At the end of each chapter is a very valuable guide to additional resources...The book has a very
readable and somewhat conversational style; coupled with its excellent summary charts and tables,
plus the many hands-on examples, the manuscript should be useful for new users (and managers) of
the product...In summary, I believe this is a valuable and useful source for introducing new users and managers to the utility and tools provided in MSRS."
-- Computing Reviews
"This book was great for giving me a better understanding of the workings of Reporting Services. I do have one other book on RS but it did little to get me beyond the hands-on labs I'd already been through. This book takes you to the next level (and beyond) to really tap into the flexibility of RS and how to get it to do what you want. It does have a developer slant to it, but I am not a developer and was able to stay with it. It reviews the anatomy of a report and takes you through sample reports, building from simple reports to more complex ones that resemble more of what you would find in the real world. It even talks about creating external assemblies and invoking that code from RS. It also addresses report management, security, OLAP, and performance considerations.

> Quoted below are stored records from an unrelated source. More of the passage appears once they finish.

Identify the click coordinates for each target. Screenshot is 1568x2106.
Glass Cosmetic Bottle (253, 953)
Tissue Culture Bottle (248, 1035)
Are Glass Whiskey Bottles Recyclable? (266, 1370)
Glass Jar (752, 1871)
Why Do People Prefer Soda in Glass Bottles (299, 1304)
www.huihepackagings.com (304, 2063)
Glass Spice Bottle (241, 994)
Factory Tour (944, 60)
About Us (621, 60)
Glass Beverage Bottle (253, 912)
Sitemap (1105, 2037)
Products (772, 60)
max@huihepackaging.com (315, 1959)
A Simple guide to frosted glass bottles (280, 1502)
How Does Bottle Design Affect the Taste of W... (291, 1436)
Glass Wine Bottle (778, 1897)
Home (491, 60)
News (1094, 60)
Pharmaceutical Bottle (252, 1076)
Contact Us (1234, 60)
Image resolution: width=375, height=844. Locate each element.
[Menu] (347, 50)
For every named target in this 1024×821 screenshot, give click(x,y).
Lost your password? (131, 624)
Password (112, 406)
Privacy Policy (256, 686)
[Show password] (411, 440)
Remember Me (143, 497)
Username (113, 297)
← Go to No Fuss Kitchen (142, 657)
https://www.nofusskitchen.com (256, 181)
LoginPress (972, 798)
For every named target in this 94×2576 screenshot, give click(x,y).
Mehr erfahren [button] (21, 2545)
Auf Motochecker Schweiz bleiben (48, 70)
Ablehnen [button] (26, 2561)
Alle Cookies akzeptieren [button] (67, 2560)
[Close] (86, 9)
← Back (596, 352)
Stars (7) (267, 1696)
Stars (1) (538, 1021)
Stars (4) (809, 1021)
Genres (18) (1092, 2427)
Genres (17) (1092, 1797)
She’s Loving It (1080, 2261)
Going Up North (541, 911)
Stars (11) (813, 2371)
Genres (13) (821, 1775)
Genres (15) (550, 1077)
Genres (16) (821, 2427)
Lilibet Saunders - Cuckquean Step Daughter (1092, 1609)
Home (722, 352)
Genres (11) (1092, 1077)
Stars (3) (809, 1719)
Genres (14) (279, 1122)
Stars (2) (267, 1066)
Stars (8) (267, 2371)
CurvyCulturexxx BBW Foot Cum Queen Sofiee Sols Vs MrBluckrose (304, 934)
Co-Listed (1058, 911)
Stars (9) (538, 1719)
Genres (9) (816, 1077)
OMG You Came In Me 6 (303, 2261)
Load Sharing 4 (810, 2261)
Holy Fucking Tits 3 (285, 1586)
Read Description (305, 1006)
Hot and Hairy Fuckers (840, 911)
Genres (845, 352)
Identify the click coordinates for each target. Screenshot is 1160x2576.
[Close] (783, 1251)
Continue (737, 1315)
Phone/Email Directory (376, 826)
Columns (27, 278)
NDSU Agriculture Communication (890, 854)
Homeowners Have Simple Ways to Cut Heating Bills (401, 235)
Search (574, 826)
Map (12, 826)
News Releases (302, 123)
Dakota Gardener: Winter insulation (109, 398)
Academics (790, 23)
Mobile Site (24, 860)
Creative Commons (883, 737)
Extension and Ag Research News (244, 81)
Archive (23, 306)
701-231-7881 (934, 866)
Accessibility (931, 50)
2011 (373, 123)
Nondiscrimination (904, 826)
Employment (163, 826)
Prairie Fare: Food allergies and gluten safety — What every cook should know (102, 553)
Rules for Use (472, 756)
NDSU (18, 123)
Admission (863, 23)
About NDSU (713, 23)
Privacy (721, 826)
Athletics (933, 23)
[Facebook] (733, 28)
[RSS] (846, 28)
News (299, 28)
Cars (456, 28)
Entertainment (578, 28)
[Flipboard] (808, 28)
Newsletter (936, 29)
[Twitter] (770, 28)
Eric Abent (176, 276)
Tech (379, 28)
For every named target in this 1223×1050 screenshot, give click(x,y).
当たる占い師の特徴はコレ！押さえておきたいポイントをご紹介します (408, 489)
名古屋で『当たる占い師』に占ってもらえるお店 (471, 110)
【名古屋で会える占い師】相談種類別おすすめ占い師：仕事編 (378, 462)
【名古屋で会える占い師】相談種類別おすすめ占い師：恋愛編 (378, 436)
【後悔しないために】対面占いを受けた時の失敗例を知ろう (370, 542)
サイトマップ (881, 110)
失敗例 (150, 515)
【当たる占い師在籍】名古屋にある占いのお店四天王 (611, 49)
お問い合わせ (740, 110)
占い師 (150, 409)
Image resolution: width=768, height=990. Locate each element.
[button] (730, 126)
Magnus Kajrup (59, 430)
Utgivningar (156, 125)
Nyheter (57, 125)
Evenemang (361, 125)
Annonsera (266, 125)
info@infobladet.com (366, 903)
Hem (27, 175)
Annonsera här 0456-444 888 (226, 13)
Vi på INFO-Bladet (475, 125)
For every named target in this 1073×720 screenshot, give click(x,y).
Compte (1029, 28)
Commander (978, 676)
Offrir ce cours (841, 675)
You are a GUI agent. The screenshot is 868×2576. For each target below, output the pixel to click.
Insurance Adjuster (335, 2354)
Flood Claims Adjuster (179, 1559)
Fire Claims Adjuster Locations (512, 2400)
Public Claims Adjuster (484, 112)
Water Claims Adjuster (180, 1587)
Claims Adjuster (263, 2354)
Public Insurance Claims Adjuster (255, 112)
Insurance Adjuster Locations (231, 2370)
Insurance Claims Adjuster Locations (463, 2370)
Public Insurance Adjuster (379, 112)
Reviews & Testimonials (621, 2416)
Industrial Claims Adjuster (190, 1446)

This book also tells you what cannot be done with RS (in this version, anyway) potentially saving me a lot of time and effort in trying! I highly recommend this book I do not think I will need another RS book until the next version comes out. Hopefully, this author will produce an updated version at that time."
-- North Texas SQL Server Users Group
"A practical resource, manual, and self-teaching guide to Microsoft SQL Server 2000 Reporting Services. Half devoted to mastering basic skills system administrators need to use the software to create reports and secure the report environment, and half geared toward developer techniques to integrate RS with WinForm or web-based applications...a solid, methodical, example and screenshot-filled guide and a superb reference for anyone charged with tasks involving the use of Microsoft Reporting Services software."
-- Midwest Book Review
"Provided wonderful insight as to how Reporting Services works ...easy to read and included good examples."
-- St. Louis SQL Server User Group (STLSSUG)
"This is really a how-to book on the use of SQL Server's new Reporting Services. It is written from a standpoint of not just repeating the product documentation that comes from Microsoft, but from the view of the developer who has to implement a solution.
It used to be that a report was basically a printed document. But now, this view has changed, and Reporting Services incorporates not only printed reports, but also reports that are to be web distributed, or as the information content for an OLAP application, enterprise level reports, or subscribed reports that are to be distributed automatically. This should be the only reporting services book you'll need - until of course the new versions of RS become available."